To identify the source of iNOS and CXCL11 in the gastric mucosa, macrophages (CD11b+Gr1−Siglec-F−MHC-II+), eosinophils (CD11b+Gr1−Siglec-F+MHC-II−) and the remaining cells after gating out macrophages and eosinophils (CD11b− and CD11b+Gr1+) were sorted from pooled gastric lamina propria cells of mice infected with H. pylori for 26 weeks (Fig. 4B). The mRNA expression of iNOS and CXCL11 in sorted cell populations from infected mice as well as in total gastric lamina propria cells from both naïve and infected mice was then determined by real-time PCR. A sufficient number of sorted macrophages could not be obtained from naïve mice for reliable analysis of mRNA expression. Gastric macrophages expressed the highest level of iNOS and CXCL11 compared to the other sorted cell populations and total gastric lamina propria cells before sorting (Fig. 4C). Taken together, these results show that gastric macrophages are polarized to M1 during H. pylori infection.

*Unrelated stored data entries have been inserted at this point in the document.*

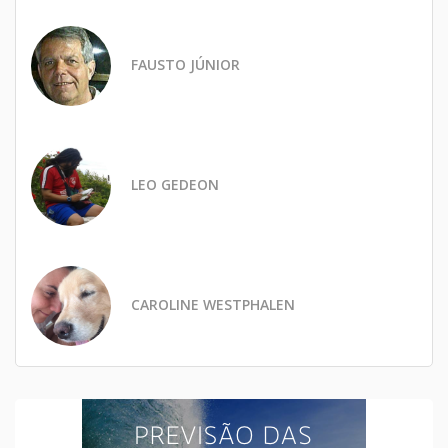
FAUSTO JÚNIOR
LEO GEDEON
CAROLINE WESTPHALEN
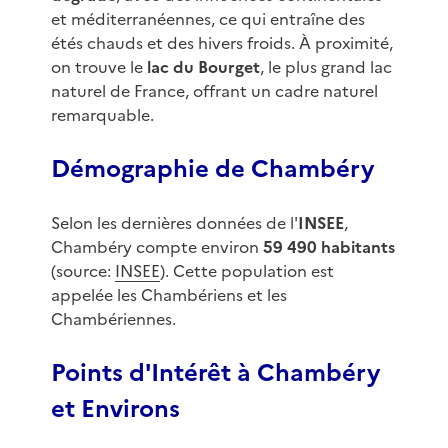
et méditerranéennes, ce qui entraîne des
étés chauds et des hivers froids. À proximité,
on trouve le
lac du Bourget
, le plus grand lac
naturel de France, offrant un cadre naturel
remarquable.
Démographie de Chambéry
Selon les dernières données de l'
INSEE
,
Chambéry compte environ
59 490 habitants
(source:
INSEE
). Cette population est
appelée les Chambériens et les
Chambériennes.
Points d'Intérêt à Chambéry
et Environs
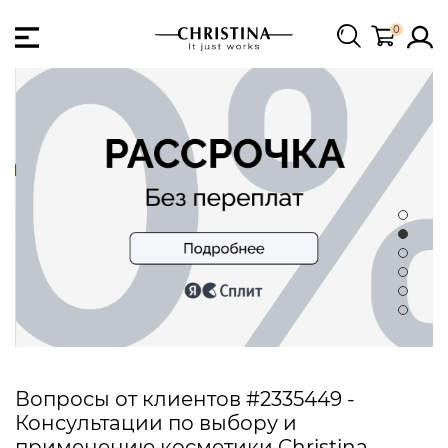
0
Вопросы от клиентов #2335449 -
Консультации по выбору и
применению косметики Christina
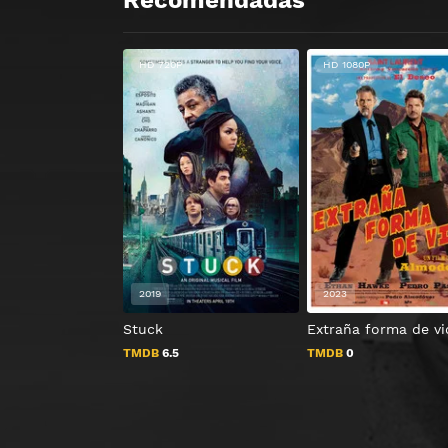
Recomendadas
HD 720P
HD 1080P
2019
2023
Stuck
Extraña forma de vi
TMDB
6.5
TMDB
0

Protective immunization against H. pylori is generally associated with the rapid development of a gastric Th1 response . Since the Th1 cytokine interferon-γ induces macrophage M1 polarization , we examined whether vaccination could influence macrophage polarization during H. pylori infection. To this end, mice were immunized sublingually with H. pylori lysate and cholera toxin adjuvant, and subsequently challenged with H. pylori SS1. This immunization regimen led to a significant reduction in bacterial load in the stomach four weeks after challenge (Fig. 5A). At the same time, the expression of M1 and M2 markers in the stomach was analyzed by real-time PCR. In unimmunized mice, only the expression of CXCL11 was significantly upregulated four weeks after infection compared to naïve mice (Fig. 5B). In contrast, immunized mice showed a great upregulation of both the M1 markers iNOS and CXCL11 whereas the expression of the M2 markers FIZZ1 and arginase-1 was not changed, four weeks after challenge (Fig. 5B). The increased expression of iNOS and CXCL11 in immunized/challenged mice was not due to the immunization alone, since immunized but non-challenged mice did not change the expression of any of the analyzed M1 or M2 markers compared to completely untreated mice (data not shown).

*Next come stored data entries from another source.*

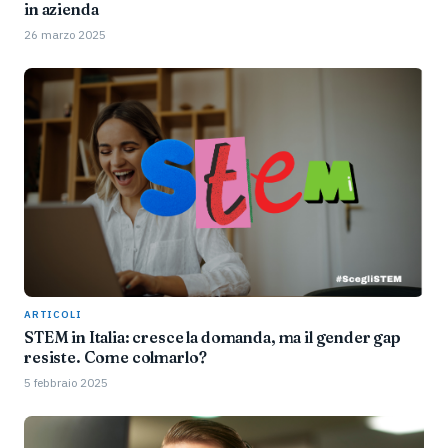
in azienda
26 marzo 2025
ARTICOLI
STEM in Italia: cresce la domanda, ma il gender gap
resiste. Come colmarlo?
5 febbraio 2025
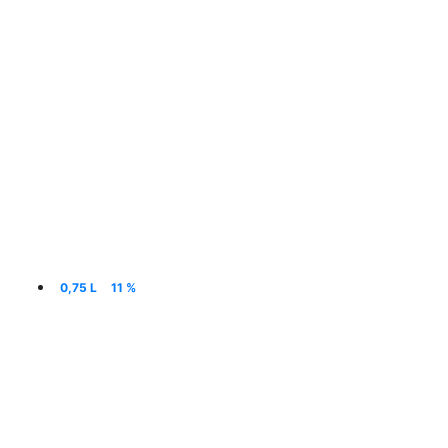
0,75 L
11 %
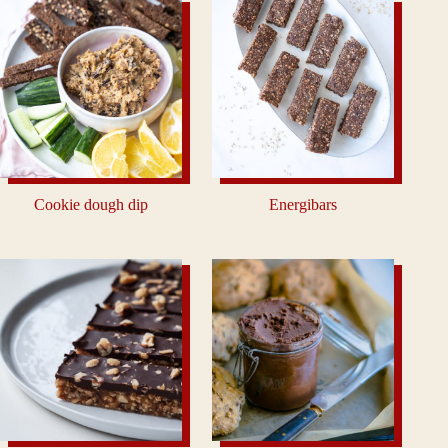
Cookie dough dip
Energibars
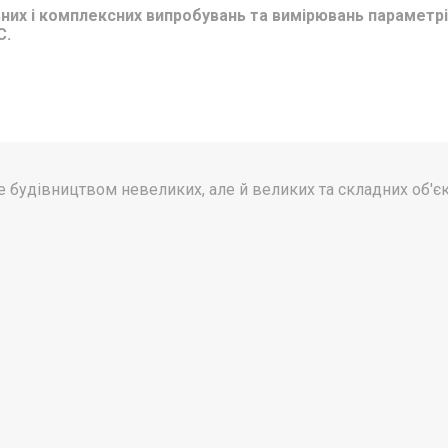
ьних і комплексних випробувань та вимірювань парамет
С.
 будівництвом невеликих, але й великих та складних об'єк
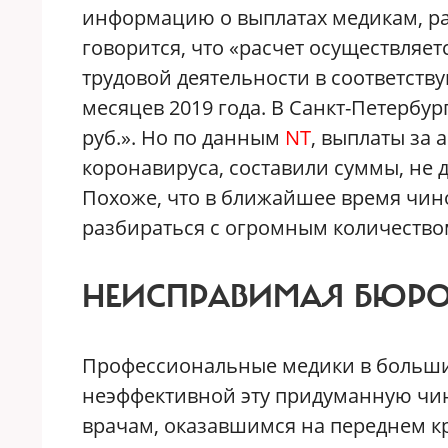
информацию о выплатах медикам, ра
говорится, что «расчет осуществляет
трудовой деятельности в соответств
месяцев 2019 года. В Санкт-Петербург
руб.». Но по данным
NT
, выплаты за 
коронавируса, составили суммы, не 
Похоже, что в ближайшее время чин
разбираться с огромным количество
НЕИСПРАВИМАЯ БЮРО
Профессиональные медики в больши
неэффективной эту придуманную чи
врачам, оказавшимся на переднем к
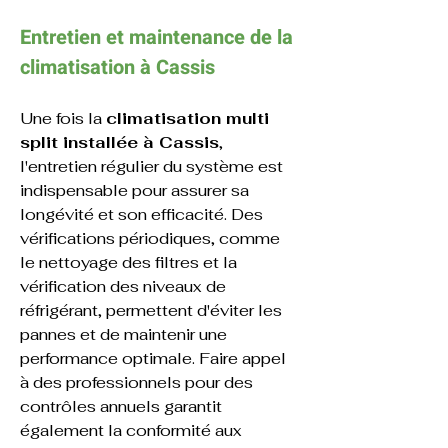
Entretien et maintenance de la 
climatisation à 
Cassis
Une fois la 
climatisation multi 
split installée à Cassis
, 
l'entretien régulier du système est 
indispensable pour assurer sa 
longévité et son efficacité. Des 
vérifications périodiques, comme 
le nettoyage des filtres et la 
vérification des niveaux de 
réfrigérant, permettent d'éviter les 
pannes et de maintenir une 
performance optimale. Faire appel 
à des professionnels pour des 
contrôles annuels garantit 
également la conformité aux 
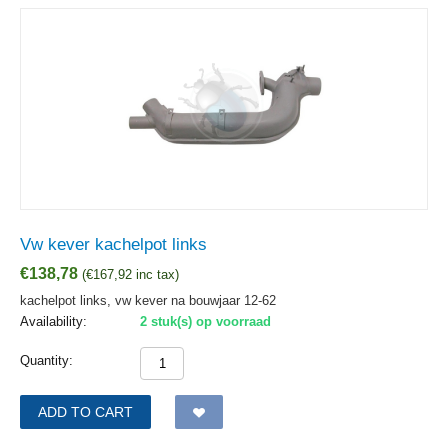
Vw kever kachelpot links
€
138,78
(
€
167,92
inc tax)
kachelpot links, vw kever na bouwjaar 12-62
Availability:
2 stuk(s) op voorraad
Quantity:
ADD TO CART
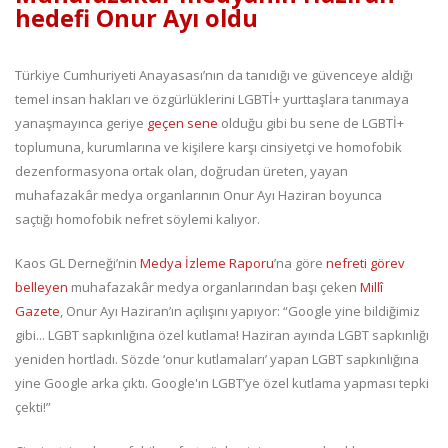
hedefi Onur Ayı oldu
Türkiye Cumhuriyeti Anayasası’nın da tanıdığı ve güvenceye aldığı
temel insan hakları ve özgürlüklerini LGBTİ+ yurttaşlara tanımaya
yanaşmayınca geriye
geçen sene
olduğu gibi bu sene de LGBTİ+
toplumuna, kurumlarına ve kişilere karşı cinsiyetçi ve homofobik
dezenformasyona ortak olan, doğrudan üreten, yayan
muhafazakâr medya organlarının Onur Ayı Haziran boyunca
saçtığı homofobik nefret söylemi kalıyor.
Kaos GL Derneği’nin
Medya İzleme Raporu
’na göre
nefreti görev
belleyen
muhafazakâr medya organlarından başı çeken
Millî
Gazete
, Onur Ayı Haziran’ın açılışını yapıyor: “Google yine bildiğimiz
gibi... LGBT sapkınlığına özel kutlama! Haziran ayında LGBT sapkınlığı
yeniden hortladı. Sözde ‘onur kutlamaları’ yapan LGBT sapkınlığına
yine Google arka çıktı. Google'ın LGBT’ye özel kutlama yapması tepki
çekti!”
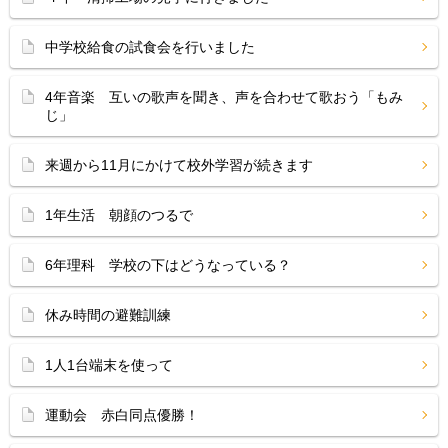
中学校給食の試食会を行いました
4年音楽 互いの歌声を聞き、声を合わせて歌おう「もみ
じ」
来週から11月にかけて校外学習が続きます
1年生活 朝顔のつるで
6年理科 学校の下はどうなっている？
休み時間の避難訓練
1人1台端末を使って
運動会 赤白同点優勝！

In addition, we analyzed the frequency of macrophages in the gastric mucosa of immunized and challenged mice by flow cytometry. Relative to infected-only mice, immunized mice had a significantly increased frequency of gastric macrophages three weeks after challenge (Fig. 5C). However, despite that macrophages were recruited to the gastric mucosa of immunized and challenged mice, the macrophages did not upregulate the expression of CD86 or MHC-II relative to infected-only mice (Fig. 5D). These results show that after successful vaccination with H. pylori lysate and cholera toxin, macrophages accumulate in the gastric mucosa and are rapidly polarized to M1 after infection.
We next investigated the role of H. pylori infection and atrophic gastritis for macrophage polarization in the human gastric mucosa. To this end, the expression of human M1 (iNOS, CXCL11) and M2 markers (CCL17, CCL18, CD206) was measured in biopsies from antrum by real-time PCR. H. pylori-infected individuals with uncomplicated gastritis showed a significantly elevated expression of mRNA for both M1 (iNOS, 8-fold; CXCL11, 20-fold) and M2 markers (CCL17, 30-fold; CCL18, 70-fold, CD206, 2-fold) compared to uninfected volunteers (Fig. 6A). However, individuals with atrophic gastritis (4/6 had intestinal metaplasia in addition to atrophy) expressed even higher levels of iNOS mRNA compared to those with uncomplicated gastritis (20-fold), whereas CXCL11 and markers of M2 polarization were similarly expressed (Fig. 6A). Indeed, the expression of iNOS was 180-fold increased in individuals with atrophic gastritis compared to uninfected controls (Fig. 6A), indicating an enhanced M1 polarization of gastric macrophages in patients with atrophic gastritis.
To investigate whether the increased mRNA expression of M1 and M2 markers also translates into increased protein levels, total proteins were extracted from antral biopsy specimens and the concentration of iNOS and CCL18 was determined by ELISA. Gastric biopsies from individuals with atrophic gastritis was only available for protein extraction from one volunteer, which is differentially indicated in Figure 6B. Half of the H. pylori-infected individuals had detectable levels of iNOS protein in the antrum whereas the concentration of iNOS was below the detection limit in all uninfected individuals (Fig. 6B). The expression of iNOS mRNA and iNOS protein was significantly correlated (R2=0.88, P<0.01) indicating that the mRNA analysis reflects protein expression, even when the protein levels are low. The concentration of the M2 marker CCL18 was increased in the gastric tissue from H. pylori-infected individuals compared to uninfected controls (Fig. 6B). Moreover, the concentration of CCL18 protein was significantly correlated with the expression of CCL18 mRNA (R2=0.754, P<0.01).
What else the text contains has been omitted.